Fitzgerald was famously flummoxed by the American film industry, and he probably set a precedent for every fiction writer since. Fiction writers who truly understand Hollywood tend to keep quiet about it, maybe for fear that the money train will no longer stop by their house if they don’t. Novels about Hollywood, therefore, tend to seem like Science Fiction. Folks speak a kind of stilted film babble, and villains are often both venal and stupid. Writer who are otherwise quite capable of describing human beings going about their days are baffled by scenes that they probably know very well. Jane Smiley and Rick Moody come to mind as examples of great writers whom we want to ask, “Have you ever actually met a producer?” On some level, it might just be the envy of a dying art form for a very lively art, as though the novels themselves were jealous of the movies.
And yet I think there’s a simpler – and much more interesting – explanation. Paul Schrader, a man who should know, let the cat out of the bag when he admitted that film didn’t actually even need a screenplay, that it was a literary form that needed story but not necessarily words. When I read these sentences, I wondered why more people didn’t run out into the street and scream. Maybe no one pays much attention to Schrader anymore. Maybe fiction has embarked on the enterprise of pretending that film doesn’t exist. Writers who don’t need to write? It sounded like something that had been cooked up by a Stalinist self-help guru. And yet I knew in my heart that it was also quite true. The only thing worse than a film writer who knows his terribly low place in the pecking order is one who doesn’t, one who thinks screenwriting is a literary form.

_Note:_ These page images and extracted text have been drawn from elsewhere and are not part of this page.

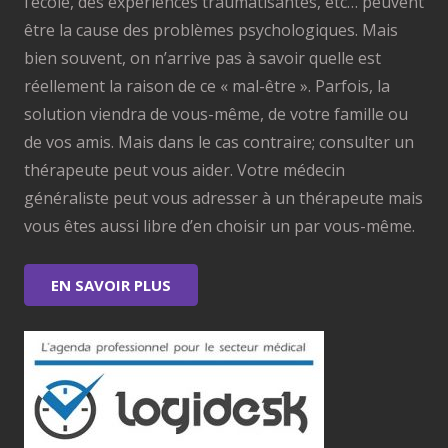
l’école, des expériences traumatisantes, etc… peuvent
être la cause des problèmes psychologiques. Mais
bien souvent, on n’arrive pas à savoir quelle est
réellement la raison de ce « mal-être ». Parfois, la
solution viendra de vous-même, de votre famille ou
de vos amis. Mais dans le cas contraire; consulter un
thérapeute peut vous aider. Votre médecin
généraliste peut vous adresser à un thérapeute mais
vous êtes aussi libre d’en choisir un par vous-même.
EN SAVOIR PLUS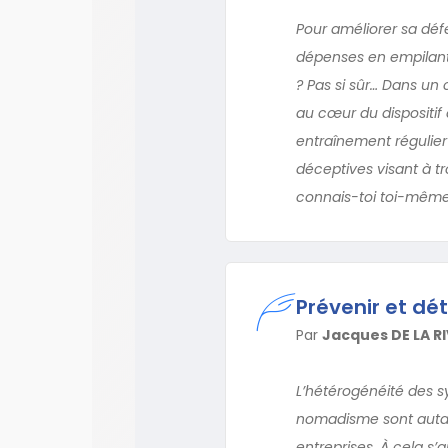
Pour améliorer sa dé
dépenses en empilant
? Pas si sûr… Dans un
au cœur du dispositif
entraînement régulier
déceptives visant à t
connais-toi toi-même…
Prévenir et dé
Par
Jacques DE LA RI
L’hétérogénéité des s
nomadisme sont autant
entreprises. À cela s’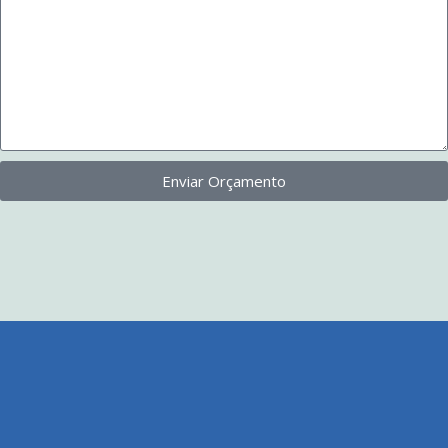
Enviar Orçamento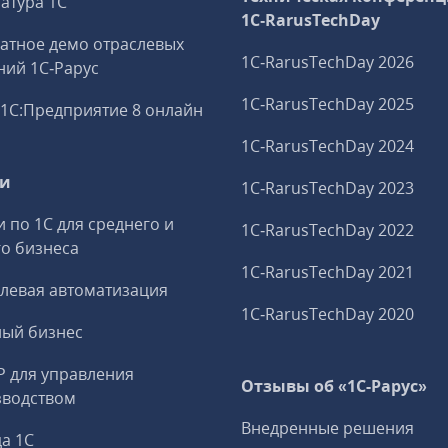
атура 1С
1C‑RarusTechDay
атное демо отраслевых
1C‑RarusTechDay 2026
ий 1С‑Рарус
1C‑RarusTechDay 2025
1С:Предприятие 8 онлайн
1C‑RarusTechDay 2024
ги
1C‑RarusTechDay 2023
и по 1С для среднего и
1C‑RarusTechDay 2022
о бизнеса
1C‑RarusTechDay 2021
левая автоматизация
1C‑RarusTechDay 2020
ный бизнес
P для управления
Отзывы об «1С-Рарус»
зводством
Внедренные решения
а 1С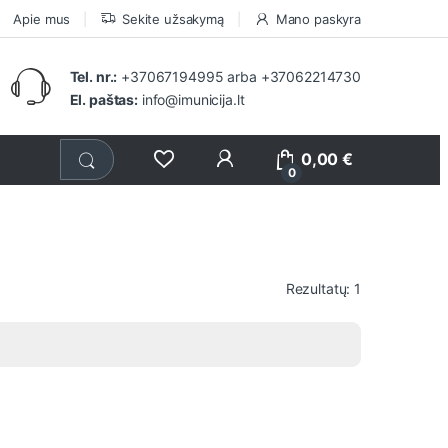
Apie mus
Sekite užsakymą
Mano paskyra
Tel. nr.:
+37067194995
arba
+37062214730
El. paštas:
info@imunicija.lt
0,00
€
0
Rezultatų: 1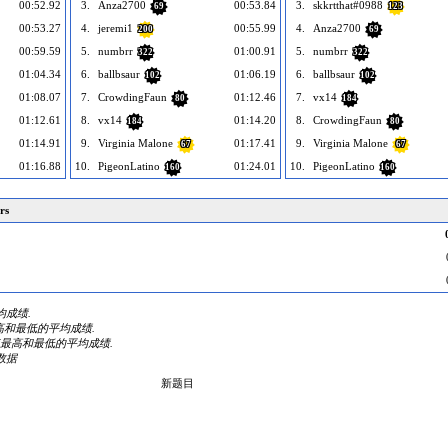
00:52.92
3.
Anza2700
00:53.84
3.
skkrtthat#0988
69
123
00:53.27
4.
jeremi1
00:55.99
4.
Anza2700
200
69
00:59.59
5.
numbrr
01:00.91
5.
numbrr
322
322
01:04.34
6.
ballbsaur
01:06.19
6.
ballbsaur
102
102
01:08.07
7.
CrowdingFaun
01:12.46
7.
vx14
80
184
01:12.61
8.
vx14
01:14.20
8.
CrowdingFaun
184
80
01:14.91
9.
Virginia Malone
01:17.41
9.
Virginia Malone
67
67
01:16.88
10.
PigeonLatino
01:24.01
10.
PigeonLatino
160
160
rs
平均成绩.
掉最高和最低的平均成绩.
内去掉最高和最低的平均成绩.
数据
新题目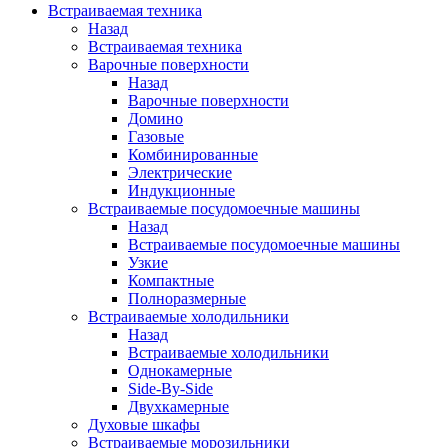
Встраиваемая техника
Назад
Встраиваемая техника
Варочные поверхности
Назад
Варочные поверхности
Домино
Газовые
Комбинированные
Электрические
Индукционные
Встраиваемые посудомоечные машины
Назад
Встраиваемые посудомоечные машины
Узкие
Компактные
Полноразмерные
Встраиваемые холодильники
Назад
Встраиваемые холодильники
Однокамерные
Side-By-Side
Двухкамерные
Духовые шкафы
Встраиваемые морозильники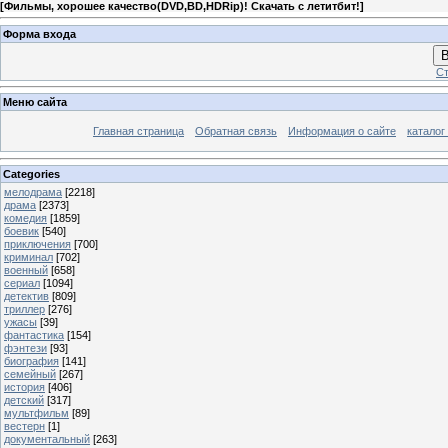
[
Фильмы, хорошее качество(DVD,BD,HDRip)! Скачать с летитбит!
]
Форма входа
В
Ст
Меню сайта
Главная страница
Обратная связь
Информация о сайте
каталог
Categories
мелодрама
[2218]
драма
[2373]
комедия
[1859]
боевик
[540]
приключения
[700]
криминал
[702]
военный
[658]
сериал
[1094]
детектив
[809]
триллер
[276]
ужасы
[39]
фантастика
[154]
фэнтези
[93]
биография
[141]
семейный
[267]
история
[406]
детский
[317]
мультфильм
[89]
вестерн
[1]
документальный
[263]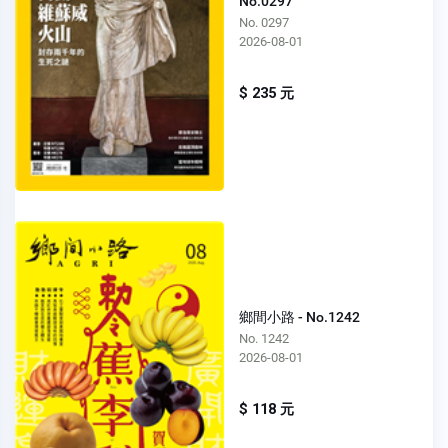
No.0297
No. 0297
2026-08-01
$ 235 元
鄉間小路 - No.1242
No. 1242
2026-08-01
$ 118 元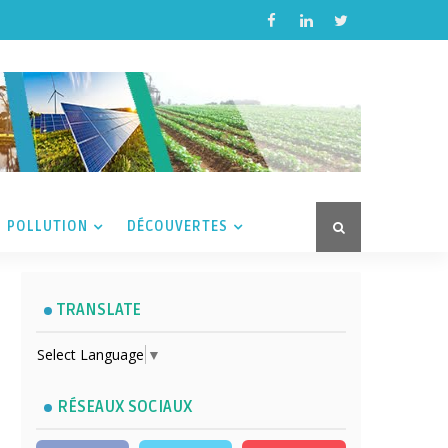
POLLUTION
DÉCOUVERTES
TRANSLATE
Select Language
▼
RÉSEAUX SOCIAUX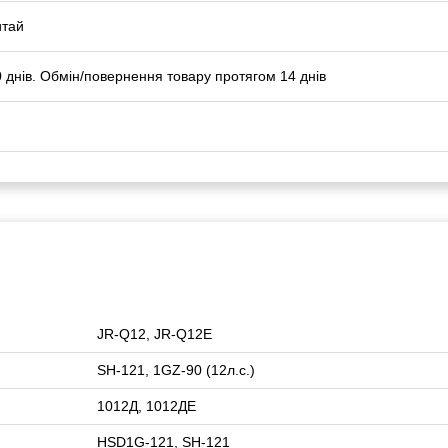
итай
 днів. Обмін/повернення товару протягом 14 днів
JR-Q12, JR-Q12E
SH-121, 1GZ-90 (12л.с.)
1012Д, 1012ДЕ
HSD1G-121, SH-121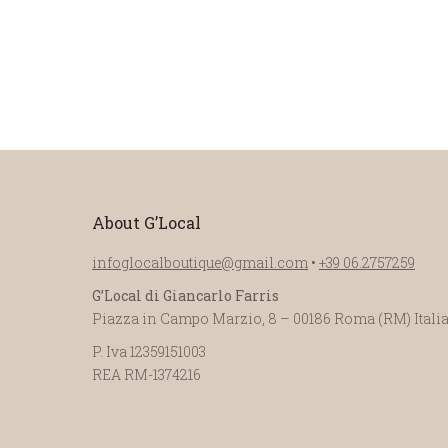
About G’Local
infoglocalboutique@gmail.com
•
+39 06.2757259
G’Local di Giancarlo Farris
Piazza in Campo Marzio, 8 – 00186 Roma (RM) Itali
P. Iva 12359151003
REA RM-1374216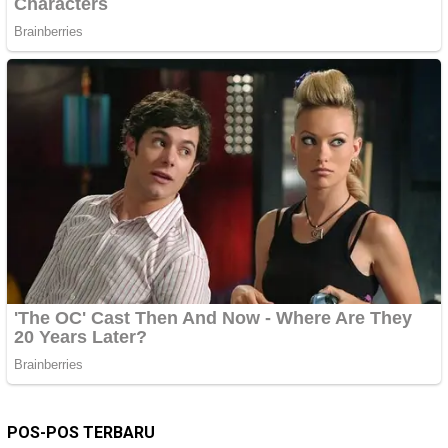
POS-POS TERBARU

Into this breech walks Todd Hasak-Lowy’s brilliant novel Captives, a story about a very successful screenwriter who has a high concept idea that nearly destroys his life. It’s a testament to the prescience of Hasak-Lowy’s vision that I read this novel with an increasing sense of moral anxiety. A writer of big budget thrillers, Daniel Bloom starts to get an idea for a movie about a man who takes responsibility for the sins of both corrupt governments and corporations. This man, a sniper, will kill off the men who are responsible for the greed and vast criminal enterprises that bedevil American culture. So far, so good. But as Daniel works through the idea in the manner that many screenwriters do – walking the dog, drinking coffee, calling his friends – the idea starts to become urgent and much more morally precise. No, the screenwriter thinks, this sniper won’t kill the men responsible, he will kill the people who are important to these men: their brothers, their wives, maybe even their children. And maybe not even people that are so important, but also cousins, nephews, in-laws. After all, isn’t their destruction diffuse? Shouldn’t their payback be terrifyingly spread-out, too.
As Daniel gets drawn deeper into his own story – building the structure as carefully as a man who hopes to suffer from Stockholm syndrome – he begins to wonder if what he’s doing can even be done. Not just whether it’s morally defensible to introduce this kind of narrative virus into the world, but also whether any studio will actually buy it. As he works out the actual “beats” of the story, his agent (an insanely wonderful character) and a bottom-line loving producer push him further into his own heart of narrative darkness. When a nearly insane Rabbi encourages him to retreat to Israel, Daniel embraces this solution the way another writer might seek inspiration at Canyon Ranch. Israel turns out to be a great idea: taxi drivers and barely-able-to-shave soldiers are the best development executives that he can find. They totally get the wilderness that he’s wandering into.
The essence of Hasak-Lowy’s accomplishment is this: he has animated an actual human being whose job on earth it is to write scripts. In my experience, people who think they understand screenwriters don’t. They are both the solidest of writers and the most vacuous As writers, they are often both ridiculously well-paid and derided. The auteur theory advanced a notion that the studios have understood from day one: writers are schmucks. Schrader was right that screenplays don’t require words, and the yet the words they do require have more to do with the world of commerce and reality than even the best selling novelist could hope to understand.
At the risk of hyperbole, I’ll say that I’ve never read anything truer about the essential dilemma of that kind of writer – that kind of person – except for perhaps the oral histories of early screenwriters that I used to gobble up when I was college. These are the men and women who invented the Twentieth Century, and yet, somewhere on their way up to the Academy Awards podium they are almost always effaced by the very thing that they have created. It is their destiny – and no one knows this better than screenwriter Daniel Bloom – to watch their creations disappear directly into the culture.